I think if I had read this book first before I watched the Netflix show I might’ve had a glowing opinion of it but alas, I saw the Netflix show first and so I kept comparing it to the show. I also read the book after hearing Piper Kerman talk at my alma mater, Denison University, so I already had some pre-conceived notions of Kerman. The TV show and listening to her speak inspired me to pick up and read the book one weekend.
The book is a full frontal look at what it’s like in a low level security prison and a critique of the American prison and justice system.
I appreciated how reflective and honest Kerman was. She wasn’t afraid to admit the things she did or admit that she’s flawed too. In that sense, it’s not so much an autobiography but rather a re-telling of this important time in her life.
My main problem with the book was sometimes I felt the book did a lot of telling and not showing. It felt like someone was telling me about prison and I wasn’t there in prison with her. That was disappointing to me because I wanted to be in the moment with Kerman.
For fans of the tv show, like me, the book is so different. Some of the events in the book show up in the tv show but in new ways or out of order. Also, the names of the characters are different.
One of my favorite parts of the book was the last chapter where Kerman shares resources and non-profits that are working on changing America’s prison system.
I admire that Kerman now volunteers at the Ohio Reformatory for Women in Marysville. She’s inspired me to apply to volunteer at that same prison. I completed all the paperwork and now I’m waiting to attend volunteer orientation.
Overall, despite my criticism, I’d read the book again and recommend it to someone wanting an informative and enlightening read.

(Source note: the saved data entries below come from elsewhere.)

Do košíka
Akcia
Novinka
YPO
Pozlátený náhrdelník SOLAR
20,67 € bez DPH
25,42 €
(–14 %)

About two weeks ago, I read the YA novel “What We Saw” by Aaron Hartzler. I heard about the book from NPR when they were talking about how YA novels and the importance of showing teens what a healthy first sexual encounter looks like. I picked it up because I like YA novels and I trust NPR’s book recommendations.
This is one of the best books I’ve read in a while. It’s so well-written! I stayed up late just to finish this book.
It takes place in a small midwest town where high school basketball rules. The book opens with a girl waking up from a crazy high school house party. Gradually, the reader learns that this was no ordinary party. Other students are rapidly sharing pictures and videos from the party and using #r&p and #gobucs since the high school basketball team is the Bucaneers. The book is so clearly set in 2016 that it’s refreshing to show how teens integrate social media into their daily lives.
News breaks out in the small town that a girl who had drank too much was raped at the house party the other week and some of the basketball players have been accused. The victim is perceived as a social outcast so some girls say terrible things about her behind her back. The stuff they said was heart-wrenching to read.
Our main character develops a crush on her childhood friend, who plays for the Buccaneer basketball team. The two of them move pretty quickly in their relationship but he is understanding when she tells him she wants to wait to have sex. They eventually do go all the way, but not before he asks her, “Kate, is this okay?”
Things get complicated in the main character’s relationship when she realizes he was at the party, possibly when the assault took place. He tells her he didn’t see anything but he doesn’t seem too sure about that. He also has a mom who has a shopping and couponing addiction.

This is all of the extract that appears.